Removing samples requires one input GBWT and an output GBWT (`-o` / `--output`).

## GBWTGraph construction (step 5)

**Example:** Simple GBWTGraph construction.
```
# Build a GBWTGraph based on the input GBWT.
vg gbwt -x graph.xg -g graph.gg haplotypes.gbwt
```

**Example:** Haplotype sampling and GBWTGraph construction.
```
# Sample the local haplotypes and build a GBWTGraph based on the sampled GBWT.
vg gbwt -x graph.xg -o sampled.gbwt -g sampled.gg -l haplotypes.gbwt
```

We can build a GBWTGraph corresponding to the final GBWT with option `-g X` / `--graph-name X` and write it to file `X`. The final GBWT is either the output GBWT if other options require it or the only input GBWT otherwise. The graph requires the final GBWT. It does not work without it or with other GBWT indexes.

GBWTGraph construction requires one input GBWT and an input graph (`-x` / `--xg-name`).

## R-index construction (step 6)

**Example:**
```
# Build an r-index for the input GBWT.
vg gbwt -r haplotypes.ri haplotypes.gbwt
```

We can build an r-index corresponding to the final GBWT with option `-r X` / `--r-index X` and write it to file `X`. The final GBWT is either the output GBWT if other options require it or the only input GBWT otherwise.
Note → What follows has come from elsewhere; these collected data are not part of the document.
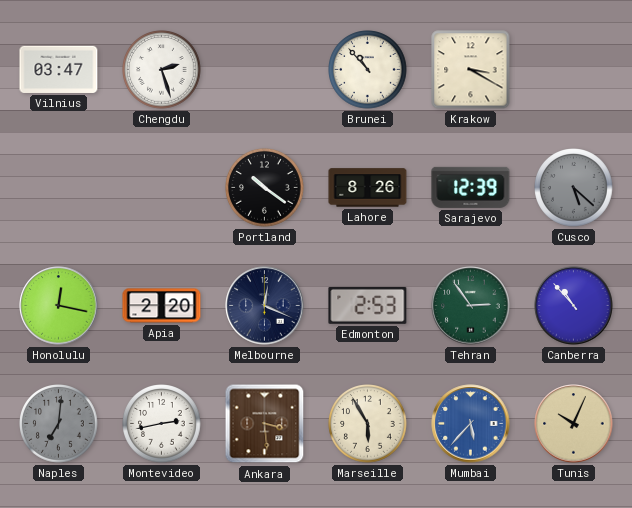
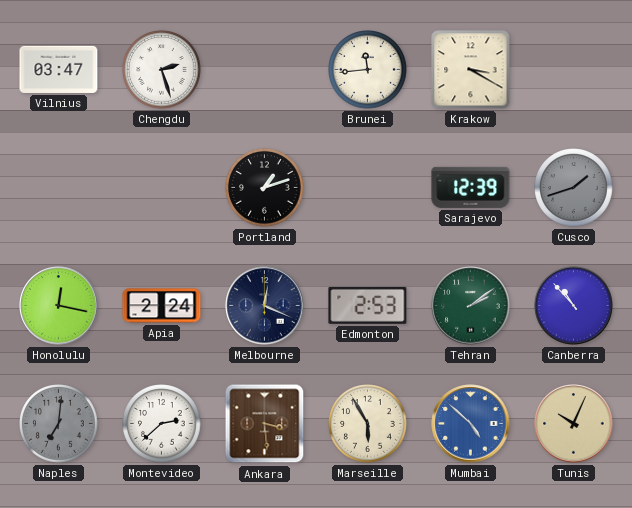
Brunei: 10:53 -> 11:44
Portland: 10:21 -> 1:12
Lahore: 8:26 -> none
Cusco: 5:22 -> 1:42
Apia: 2:20 -> 2:24
Tehran: 2:54 -> 2:09
Montevideo: 2:43 -> 2:38
Mumbai: 5:37 -> 4:52
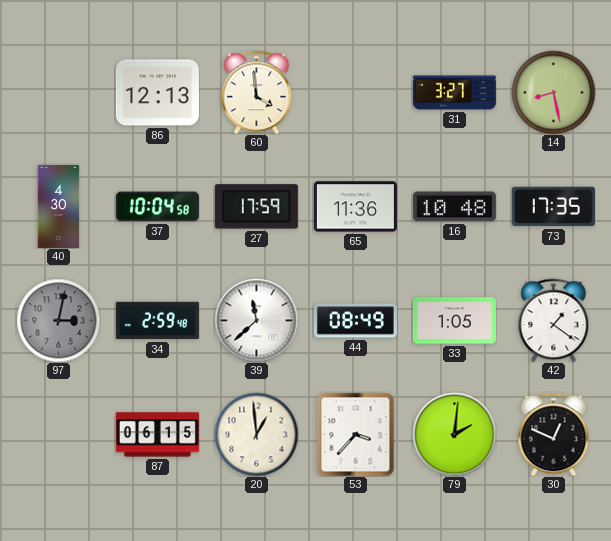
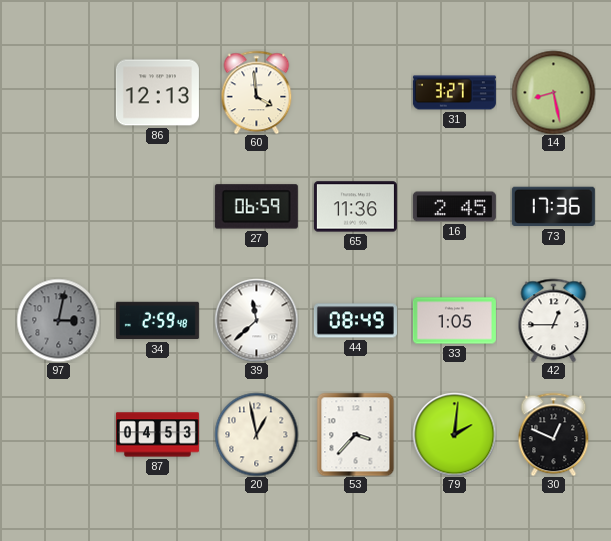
40: 4:30 -> none
37: 10:04 -> none
27: 17:59 -> 06:59
16: 10:48 -> 2:45
73: 17:35 -> 17:36
42: 1:21 -> 12:45
87: 06:15 -> 04:53
20: 12:59 -> 12:58
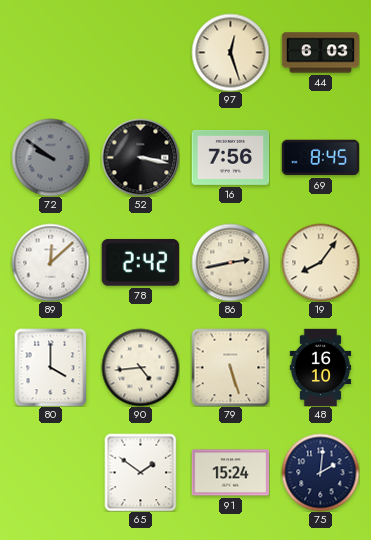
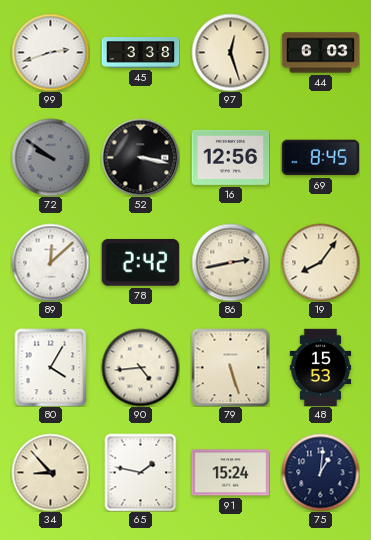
99: none -> 2:42
45: none -> 3:38
16: 7:56 -> 12:56
80: 4:00 -> 4:05
48: 16:10 -> 15:53
34: none -> 8:53
65: 1:51 -> 1:47
75: 2:01 -> 1:01
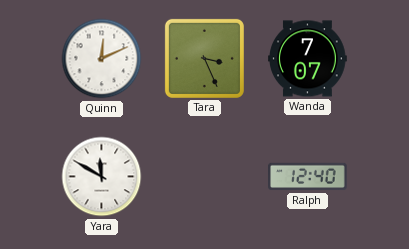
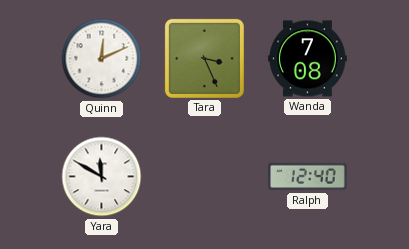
Wanda: 7:07 -> 7:08
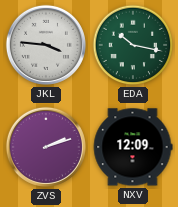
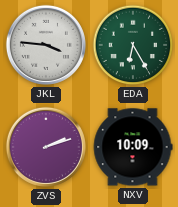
EDA: 10:17 -> 6:25
NXV: 12:09 -> 10:09
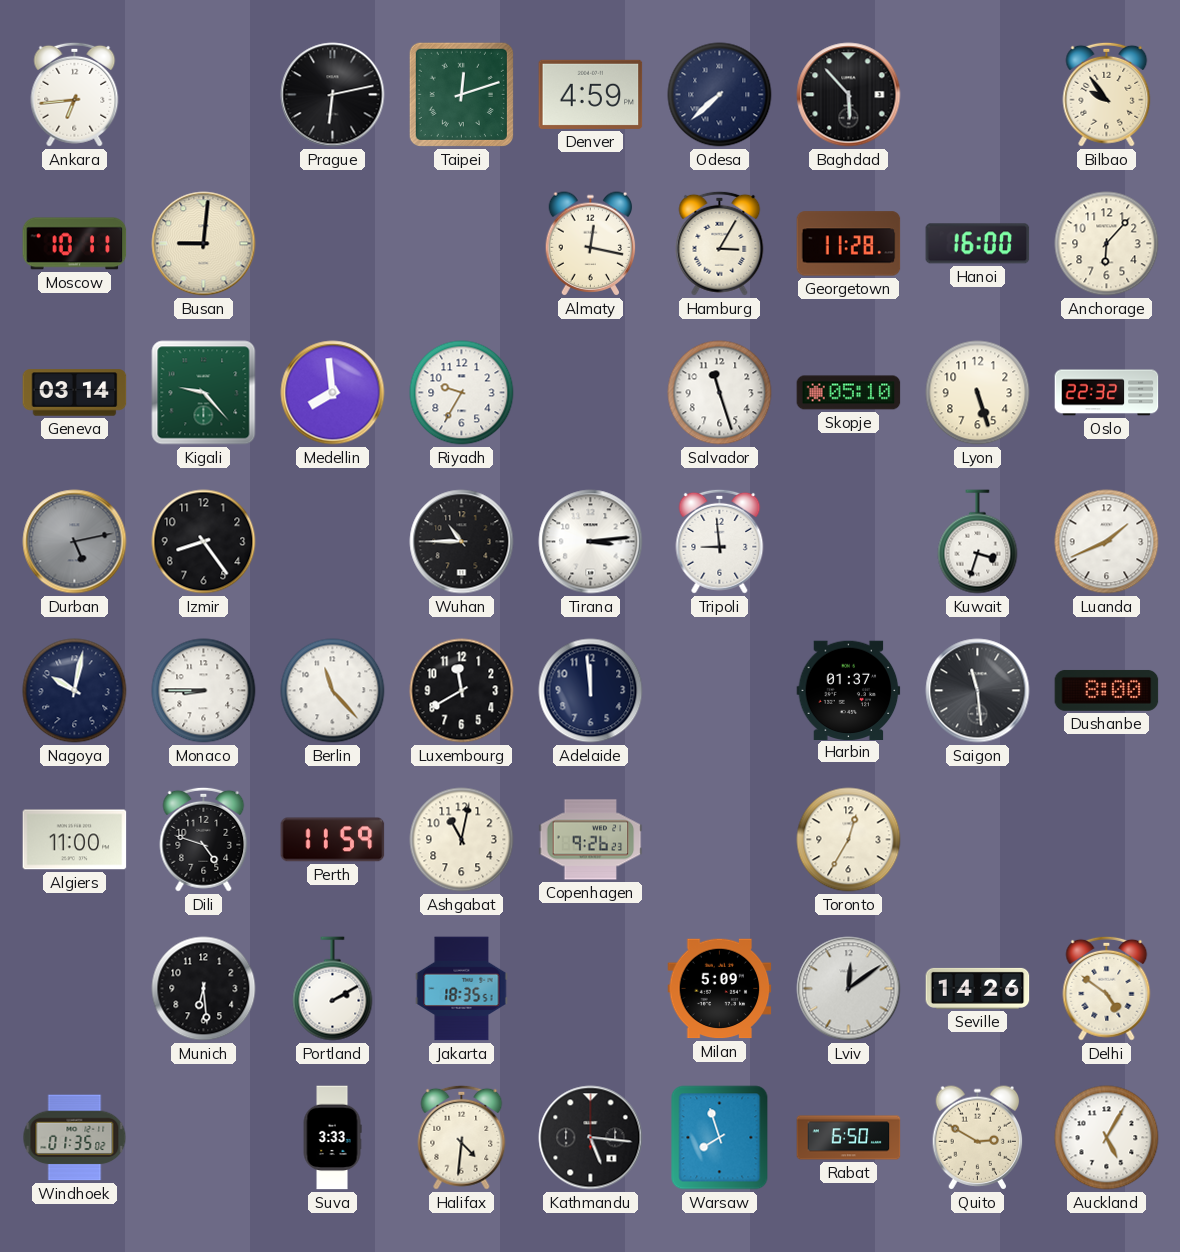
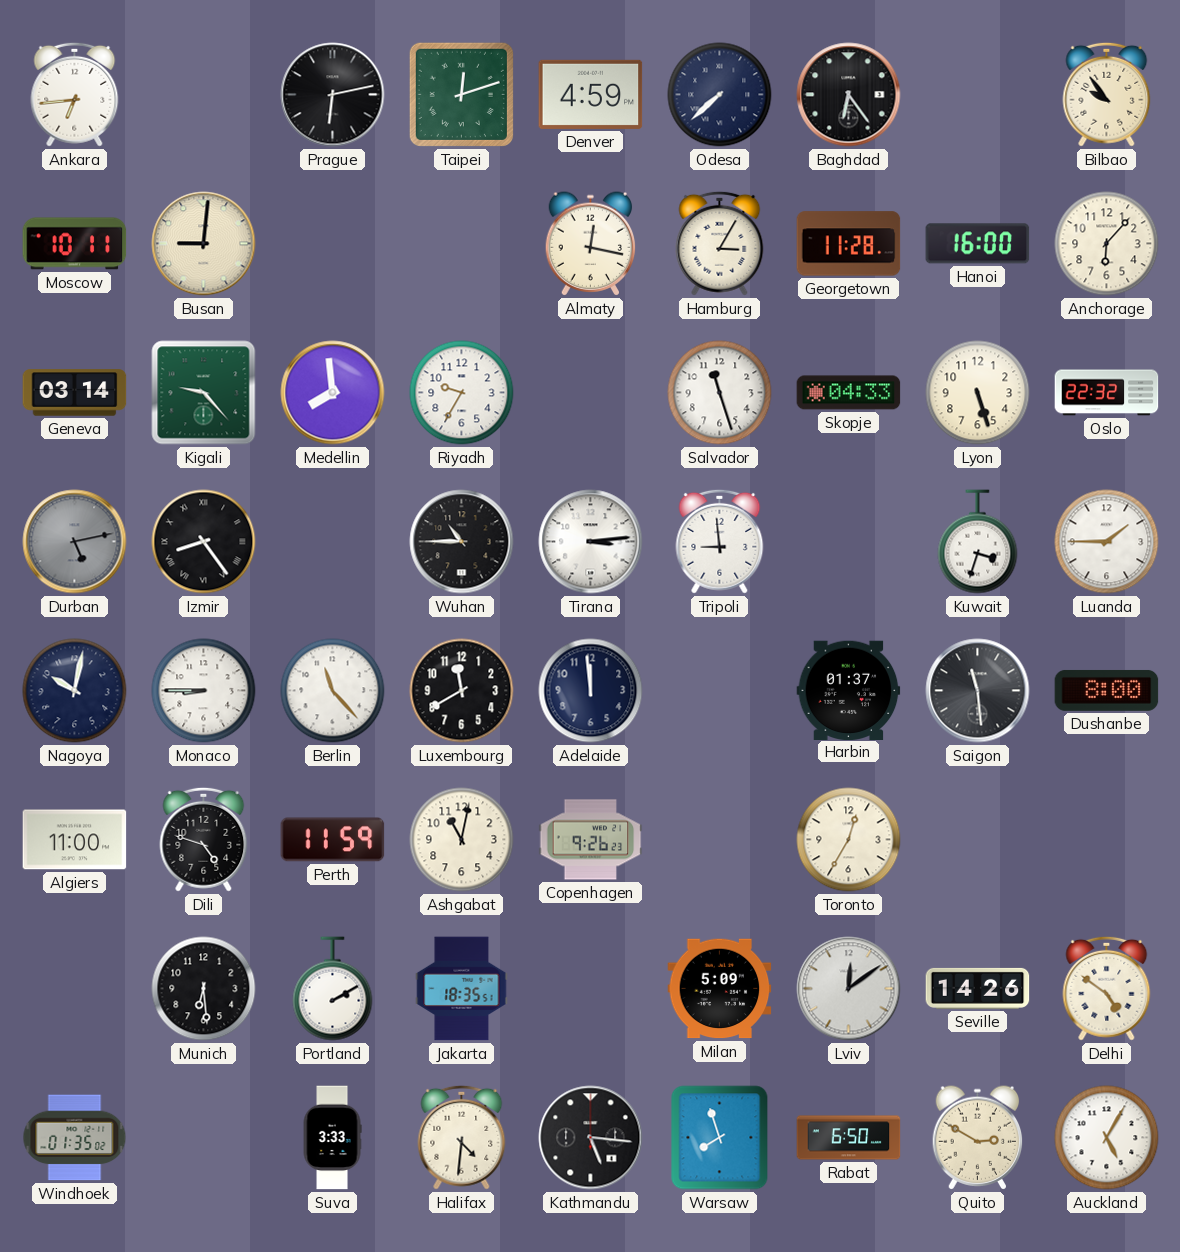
Baghdad: 5:53 -> 6:24
Skopje: 05:10 -> 04:33
Izmir numerals: Arabic -> Roman
Luanda: 1:41 -> 1:45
The r-index requires the final GBWT. It does not work without it or with other GBWT indexes.

R-index construction requires one input GBWT.

## Metadata output (step 7)

There are several options for printing metadata from the input GBWT to stdout.

* `M` / `--metadata`: Print basic metadata information.
* `C` / `--contigs`: Print the total number of contigs.
* `H` / `--haplotypes`: Print the total number of haplotypes.
* `S` / `--samples`: Print the total number of samples.
* `L` / `--list-names`: When used with `-C` or `-S`, prints the names of the contigs or the samples instead of the total.
* `T` / `--thread-names`: Print the names of all threads.

Metadata output requires one input GBWT.

## Thread extraction (step 8)

These options extract threads from the input GBWT. They work even when the GBWT index has been built without metadata.

* `-c` / `--count-threads`: Print the total number of threads to stdout.
* `-e X` / `--extract X`: Extract the threads as `sdsl::int_vector_buffer<0>` to file `X`. This format can be used by the `build_gbwt` tool included in the GBWT repository.

Thread extraction requires one input GBWT.